Talento purissimo, classe cristallina, Totti è stato il giocatore di calcio più importante della storia ultra centenaria della Roma, che ha visto buoni giocatori e anche grandi campioni, ma solo lui è stato il suo fuoriclasse assoluto. Più di mezzo secolo con una maglia che è stata, in realtà, una seconda pelle. Romano e romanista, simbolo vivente della “romanità”, ovvero di quel modo di essere sfrontato, scanzonato e sopra le righe; quel paradosso, quell’iperbole di una città che, comunque la si giudichi, non ha eguali al mondo. E Totti, il ragazzo di Porta Metronia, è stato molto più di un giocatore. E’ stato appunto un simbolo, un’icona, una rappresentazione di un modo di essere carico di tutte le idiosincrasie romane, che in Totti si sono riverberate, nel bene e nel male, come uno specchio d’acqua.

Più di 70.000 spettatori sono accorsi ieri a riempire ogni spazio di uno stadio che è divenuto per un tempo cattedrale. Sono andati per lui, il piazzamento della squadra non interessava nessuno. Sono andati a dare il loro ultimo applauso al loro idolo, a un giocatore arrivato ragazzo e fattosi uomo vittoria dopo vittoria, sconfitta dopo sconfitta, illusione dopo illusione e delusione dopo delusione.

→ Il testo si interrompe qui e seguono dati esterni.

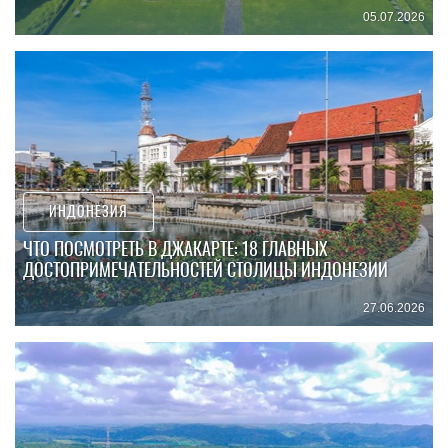
05.07.2026
ИНДОНЕЗИЯ
ЧТО ПОСМОТРЕТЬ В ДЖАКАРТЕ: 18 ГЛАВНЫХ
ДОСТОПРИМЕЧАТЕЛЬНОСТЕЙ СТОЛИЦЫ ИНДОНЕЗИИ
27.06.2026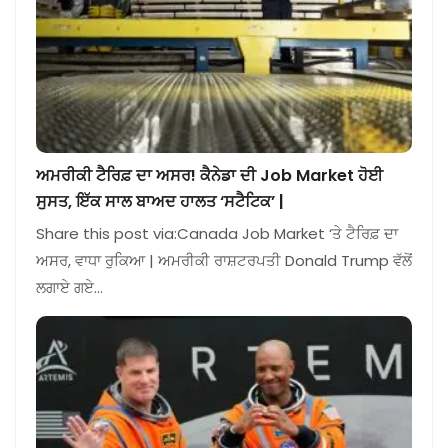
ਅਮਰੀਕੀ ਟੈਰਿਫ਼ ਦਾ ਅਸਰ! ਕੈਨੇਡਾ ਦੀ Job Market ਹੋਈ
ਸੁਸਤ, ਇੱਕ ਸਾਲ ਬਾਅਦ ਹਾਲਤ ‘ਸਟੈਟਿਕ’ |
Share this post via:Canada Job Market ‘ਤੇ ਟੈਰਿਫ਼ ਦਾ
ਅਸਰ, ਵਾਧਾ ਰੁਕਿਆ | ਅਮਰੀਕੀ ਰਾਸ਼ਟਰਪਤੀ Donald Trump ਵੱਲੋਂ
ਲਗਾਏ ਗਏ…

Non ha vinto molto Totti, nemmeno una minima parte di quello che il suo talento calcistico, la sua classe purissima avrebbero potuto permettergli. I tifosi della Roma ricordano che sarebbe potuto andare a vincere in piazze dove il profumo della vittoria è facile da intercettare, ma ha scelto di rimanere a Roma per amore. C’è anche però chi sostiene che Roma era l’unico luogo al mondo in cui Totti era Totti e che nessun’altra piazza lo avrebbe visto sul podio dell’assoluto, icona della devozione totale di un pubblico che ha nel tifo un religione, un certificato di appartenenza che prescinde dal calcio.

Sono molte le bandiere del calcio che hanno addolorato con il loro addio: da Zanetti dell’Inter a Maldini del Milan, da Antognoni della Fiorentina a Del Piero della Juventus. Ma costoro hanno rappresentato le vicende delle loro squadre, mentre Totti ha rappresentato una città. Ne ha costruito una mistica che prescindeva dai risultati sul campo. Per questo le lacrime di ieri che sapevano della fine di una storia irripetibile a qualunque latitudine.

Perché da 25 anni a questa parte la squadra della Roma era composta da Totti più altri dieci. Giocatori, allenatori, presidenti: adesso tutto potrà e dovrà cambiare, ma senza Totti sembrerà di giocare senza la bandiera, senza i colori, senza quella rassegnazione atavica che grazie al suo fuoriclasse aveva imparato a trasformarsi in un atteggiamento gladiatorio, ai limiti dell’arroganza calcistica anche nelle sue cadute.

La catarsi dell’Olimpico è piombata sul calcio rendendo anche l’esito del campionato un dettaglio rispetto all’emozione di un addio che ha riempito di lacrime curve e tribune, tutti consapevoli che da domani la Roma sarà altra cosa.

Da domani, infatti, la Roma sarà una squadra di calcio. Particolare, con un tifo appassionato, esagerato com’è nella sua natura, ma diversa dalla Roma di Totti. E quella catarsi collettiva di ieri racconta soprattutto la paura di diventare normali in una città che, in più di duemila anni, alla normalità ha sempre fatto spallucce.